What needs to be done
An exact copy of all the data is required.

Material supplied
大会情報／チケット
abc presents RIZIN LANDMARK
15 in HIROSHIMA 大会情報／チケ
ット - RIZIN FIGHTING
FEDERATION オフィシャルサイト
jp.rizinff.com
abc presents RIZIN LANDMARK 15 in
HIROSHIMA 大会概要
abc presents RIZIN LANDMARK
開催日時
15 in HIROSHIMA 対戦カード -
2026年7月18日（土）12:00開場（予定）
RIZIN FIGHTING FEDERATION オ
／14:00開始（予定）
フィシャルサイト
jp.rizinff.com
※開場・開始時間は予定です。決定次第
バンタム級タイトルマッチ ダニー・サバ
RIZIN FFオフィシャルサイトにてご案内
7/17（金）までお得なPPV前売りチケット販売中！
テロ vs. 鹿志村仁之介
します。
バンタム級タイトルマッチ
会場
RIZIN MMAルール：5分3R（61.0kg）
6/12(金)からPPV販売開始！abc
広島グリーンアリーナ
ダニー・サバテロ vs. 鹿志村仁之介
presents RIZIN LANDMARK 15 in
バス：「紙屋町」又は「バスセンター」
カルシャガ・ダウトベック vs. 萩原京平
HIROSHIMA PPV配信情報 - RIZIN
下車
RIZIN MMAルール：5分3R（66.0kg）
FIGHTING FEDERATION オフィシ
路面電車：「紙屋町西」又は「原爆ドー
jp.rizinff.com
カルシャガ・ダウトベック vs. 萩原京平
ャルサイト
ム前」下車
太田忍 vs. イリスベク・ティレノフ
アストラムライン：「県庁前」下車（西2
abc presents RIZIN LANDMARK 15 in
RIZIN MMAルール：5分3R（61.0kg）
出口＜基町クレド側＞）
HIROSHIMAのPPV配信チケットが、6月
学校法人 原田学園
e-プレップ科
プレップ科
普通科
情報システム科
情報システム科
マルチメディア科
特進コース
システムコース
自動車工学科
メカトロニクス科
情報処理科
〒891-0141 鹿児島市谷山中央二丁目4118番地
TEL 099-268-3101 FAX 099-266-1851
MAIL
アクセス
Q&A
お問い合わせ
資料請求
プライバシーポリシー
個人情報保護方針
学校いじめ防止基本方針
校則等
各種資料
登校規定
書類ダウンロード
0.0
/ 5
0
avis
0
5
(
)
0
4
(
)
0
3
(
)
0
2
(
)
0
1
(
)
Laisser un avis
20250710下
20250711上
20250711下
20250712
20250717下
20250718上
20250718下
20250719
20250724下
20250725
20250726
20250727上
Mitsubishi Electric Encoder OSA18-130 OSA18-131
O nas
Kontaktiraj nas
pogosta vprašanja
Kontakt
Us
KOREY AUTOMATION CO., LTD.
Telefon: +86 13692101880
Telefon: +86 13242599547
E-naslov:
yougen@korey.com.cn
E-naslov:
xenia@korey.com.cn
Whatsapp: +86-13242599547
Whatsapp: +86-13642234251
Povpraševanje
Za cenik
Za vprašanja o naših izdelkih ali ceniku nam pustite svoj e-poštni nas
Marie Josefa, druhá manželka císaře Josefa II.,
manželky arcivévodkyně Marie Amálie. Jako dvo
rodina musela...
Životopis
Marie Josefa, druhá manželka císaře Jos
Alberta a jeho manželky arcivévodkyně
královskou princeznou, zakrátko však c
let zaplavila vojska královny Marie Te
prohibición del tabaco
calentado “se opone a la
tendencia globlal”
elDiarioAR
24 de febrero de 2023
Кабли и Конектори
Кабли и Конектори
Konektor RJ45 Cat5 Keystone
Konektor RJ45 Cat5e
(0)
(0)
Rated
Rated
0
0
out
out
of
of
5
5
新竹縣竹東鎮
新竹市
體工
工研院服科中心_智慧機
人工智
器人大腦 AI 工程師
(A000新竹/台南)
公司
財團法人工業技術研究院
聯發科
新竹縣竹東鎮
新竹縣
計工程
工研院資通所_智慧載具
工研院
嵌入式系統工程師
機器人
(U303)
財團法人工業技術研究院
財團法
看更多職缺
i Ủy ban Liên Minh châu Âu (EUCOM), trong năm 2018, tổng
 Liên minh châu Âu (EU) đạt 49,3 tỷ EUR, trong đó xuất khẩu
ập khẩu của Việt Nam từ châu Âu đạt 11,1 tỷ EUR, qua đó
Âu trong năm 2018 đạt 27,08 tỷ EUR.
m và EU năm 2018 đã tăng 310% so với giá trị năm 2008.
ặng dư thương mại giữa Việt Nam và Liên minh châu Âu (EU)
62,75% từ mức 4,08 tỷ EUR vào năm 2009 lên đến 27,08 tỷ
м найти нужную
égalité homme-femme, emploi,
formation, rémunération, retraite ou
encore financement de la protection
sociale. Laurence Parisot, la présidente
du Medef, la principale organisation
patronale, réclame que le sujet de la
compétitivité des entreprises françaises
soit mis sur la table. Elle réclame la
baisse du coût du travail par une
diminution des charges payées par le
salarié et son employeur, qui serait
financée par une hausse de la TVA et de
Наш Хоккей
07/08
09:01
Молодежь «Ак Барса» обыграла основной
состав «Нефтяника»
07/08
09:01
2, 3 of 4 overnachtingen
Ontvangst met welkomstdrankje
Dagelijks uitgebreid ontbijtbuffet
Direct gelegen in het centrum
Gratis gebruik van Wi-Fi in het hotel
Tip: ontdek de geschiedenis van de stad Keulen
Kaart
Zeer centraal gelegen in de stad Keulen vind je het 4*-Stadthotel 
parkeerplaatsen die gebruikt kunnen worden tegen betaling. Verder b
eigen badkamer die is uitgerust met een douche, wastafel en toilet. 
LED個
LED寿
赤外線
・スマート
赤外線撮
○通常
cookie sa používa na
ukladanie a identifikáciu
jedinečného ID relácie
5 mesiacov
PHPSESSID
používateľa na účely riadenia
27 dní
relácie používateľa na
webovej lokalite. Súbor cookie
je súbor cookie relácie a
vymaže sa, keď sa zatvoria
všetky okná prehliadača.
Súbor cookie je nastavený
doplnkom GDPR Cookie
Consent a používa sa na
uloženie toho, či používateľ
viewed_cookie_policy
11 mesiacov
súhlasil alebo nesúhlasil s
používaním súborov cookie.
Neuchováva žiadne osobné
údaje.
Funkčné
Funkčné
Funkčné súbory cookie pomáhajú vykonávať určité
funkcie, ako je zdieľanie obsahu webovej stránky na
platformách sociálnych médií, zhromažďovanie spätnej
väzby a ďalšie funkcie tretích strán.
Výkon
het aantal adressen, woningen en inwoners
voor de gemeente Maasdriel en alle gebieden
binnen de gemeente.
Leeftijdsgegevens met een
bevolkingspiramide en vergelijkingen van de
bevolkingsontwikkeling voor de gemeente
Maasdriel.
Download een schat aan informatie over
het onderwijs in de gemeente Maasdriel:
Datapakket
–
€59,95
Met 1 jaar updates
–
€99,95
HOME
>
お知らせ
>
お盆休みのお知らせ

Result of this exercise
大会情報／チケット
abc presents RIZIN LANDMARK
15 in HIROSHIMA 大会情報／チケ
ット - RIZIN FIGHTING
FEDERATION オフィシャルサイト
jp.rizinff.com
abc presents RIZIN LANDMARK 15 in
HIROSHIMA 大会概要
abc presents RIZIN LANDMARK
開催日時
15 in HIROSHIMA 対戦カード -
2026年7月18日（土）12:00開場（予定）
RIZIN FIGHTING FEDERATION オ
／14:00開始（予定）
フィシャルサイト
jp.rizinff.com
※開場・開始時間は予定です。決定次第
バンタム級タイトルマッチ ダニー・サバ
RIZIN FFオフィシャルサイトにてご案内
7/17（金）までお得なPPV前売りチケット販売中！
テロ vs. 鹿志村仁之介
します。
バンタム級タイトルマッチ
会場
RIZIN MMAルール：5分3R（61.0kg）
6/12(金)からPPV販売開始！abc
広島グリーンアリーナ
ダニー・サバテロ vs. 鹿志村仁之介
presents RIZIN LANDMARK 15 in
バス：「紙屋町」又は「バスセンター」
カルシャガ・ダウトベック vs. 萩原京平
HIROSHIMA PPV配信情報 - RIZIN
下車
RIZIN MMAルール：5分3R（66.0kg）
FIGHTING FEDERATION オフィシ
路面電車：「紙屋町西」又は「原爆ドー
jp.rizinff.com
カルシャガ・ダウトベック vs. 萩原京平
ャルサイト
ム前」下車
太田忍 vs. イリスベク・ティレノフ
アストラムライン：「県庁前」下車（西2
abc presents RIZIN LANDMARK 15 in
RIZIN MMAルール：5分3R（61.0kg）
出口＜基町クレド側＞）
HIROSHIMAのPPV配信チケットが、6月
学校法人 原田学園
e-プレップ科
プレップ科
普通科
情報システム科
情報システム科
マルチメディア科
特進コース
システムコース
自動車工学科
メカトロニクス科
情報処理科
〒891-0141 鹿児島市谷山中央二丁目4118番地
TEL 099-268-3101 FAX 099-266-1851
MAIL
アクセス
Q&A
お問い合わせ
資料請求
プライバシーポリシー
個人情報保護方針
学校いじめ防止基本方針
校則等
各種資料
登校規定
書類ダウンロード
0.0
/ 5
0
avis
0
5
(
)
0
4
(
)
0
3
(
)
0
2
(
)
0
1
(
)
Laisser un avis
20250710下
20250711上
20250711下
20250712
20250717下
20250718上
20250718下
20250719
20250724下
20250725
20250726
20250727上
Mitsubishi Electric Encoder OSA18-130 OSA18-131
O nas
Kontaktiraj nas
pogosta vprašanja
Kontakt
Us
KOREY AUTOMATION CO., LTD.
Telefon: +86 13692101880
Telefon: +86 13242599547
E-naslov:
yougen@korey.com.cn
E-naslov:
xenia@korey.com.cn
Whatsapp: +86-13242599547
Whatsapp: +86-13642234251
Povpraševanje
Za cenik
Za vprašanja o naših izdelkih ali ceniku nam pustite svoj e-poštni nas
Marie Josefa, druhá manželka císaře Josefa II.,
manželky arcivévodkyně Marie Amálie. Jako dvo
rodina musela...
Životopis
Marie Josefa, druhá manželka císaře Jos
Alberta a jeho manželky arcivévodkyně
královskou princeznou, zakrátko však c
let zaplavila vojska královny Marie Te
prohibición del tabaco
calentado “se opone a la
tendencia globlal”
elDiarioAR
24 de febrero de 2023
Кабли и Конектори
Кабли и Конектори
Konektor RJ45 Cat5 Keystone
Konektor RJ45 Cat5e
(0)
(0)
Rated
Rated
0
0
out
out
of
of
5
5
新竹縣竹東鎮
新竹市
體工
工研院服科中心_智慧機
人工智
器人大腦 AI 工程師
(A000新竹/台南)
公司
財團法人工業技術研究院
聯發科
新竹縣竹東鎮
新竹縣
計工程
工研院資通所_智慧載具
工研院
嵌入式系統工程師
機器人
(U303)
財團法人工業技術研究院
財團法
看更多職缺
i Ủy ban Liên Minh châu Âu (EUCOM), trong năm 2018, tổng
 Liên minh châu Âu (EU) đạt 49,3 tỷ EUR, trong đó xuất khẩu
ập khẩu của Việt Nam từ châu Âu đạt 11,1 tỷ EUR, qua đó
Âu trong năm 2018 đạt 27,08 tỷ EUR.
m và EU năm 2018 đã tăng 310% so với giá trị năm 2008.
ặng dư thương mại giữa Việt Nam và Liên minh châu Âu (EU)
62,75% từ mức 4,08 tỷ EUR vào năm 2009 lên đến 27,08 tỷ
м найти нужную
égalité homme-femme, emploi,
formation, rémunération, retraite ou
encore financement de la protection
sociale. Laurence Parisot, la présidente
du Medef, la principale organisation
patronale, réclame que le sujet de la
compétitivité des entreprises françaises
soit mis sur la table. Elle réclame la
baisse du coût du travail par une
diminution des charges payées par le
salarié et son employeur, qui serait
financée par une hausse de la TVA et de
Наш Хоккей
07/08
09:01
Молодежь «Ак Барса» обыграла основной
состав «Нефтяника»
07/08
09:01
2, 3 of 4 overnachtingen
Ontvangst met welkomstdrankje
Dagelijks uitgebreid ontbijtbuffet
Direct gelegen in het centrum
Gratis gebruik van Wi-Fi in het hotel
Tip: ontdek de geschiedenis van de stad Keulen
Kaart
Zeer centraal gelegen in de stad Keulen vind je het 4*-Stadthotel 
parkeerplaatsen die gebruikt kunnen worden tegen betaling. Verder b
eigen badkamer die is uitgerust met een douche, wastafel en toilet. 
LED個
LED寿
赤外線
・スマート
赤外線撮
○通常
cookie sa používa na
ukladanie a identifikáciu
jedinečného ID relácie
5 mesiacov
PHPSESSID
používateľa na účely riadenia
27 dní
relácie používateľa na
webovej lokalite. Súbor cookie
je súbor cookie relácie a
vymaže sa, keď sa zatvoria
všetky okná prehliadača.
Súbor cookie je nastavený
doplnkom GDPR Cookie
Consent a používa sa na
uloženie toho, či používateľ
viewed_cookie_policy
11 mesiacov
súhlasil alebo nesúhlasil s
používaním súborov cookie.
Neuchováva žiadne osobné
údaje.
Funkčné
Funkčné
Funkčné súbory cookie pomáhajú vykonávať určité
funkcie, ako je zdieľanie obsahu webovej stránky na
platformách sociálnych médií, zhromažďovanie spätnej
väzby a ďalšie funkcie tretích strán.
Výkon
het aantal adressen, woningen en inwoners
voor de gemeente Maasdriel en alle gebieden
binnen de gemeente.
Leeftijdsgegevens met een
bevolkingspiramide en vergelijkingen van de
bevolkingsontwikkeling voor de gemeente
Maasdriel.
Download een schat aan informatie over
het onderwijs in de gemeente Maasdriel:
Datapakket
–
€59,95
Met 1 jaar updates
–
€99,95
HOME
>
お知らせ
>
お盆休みのお知らせ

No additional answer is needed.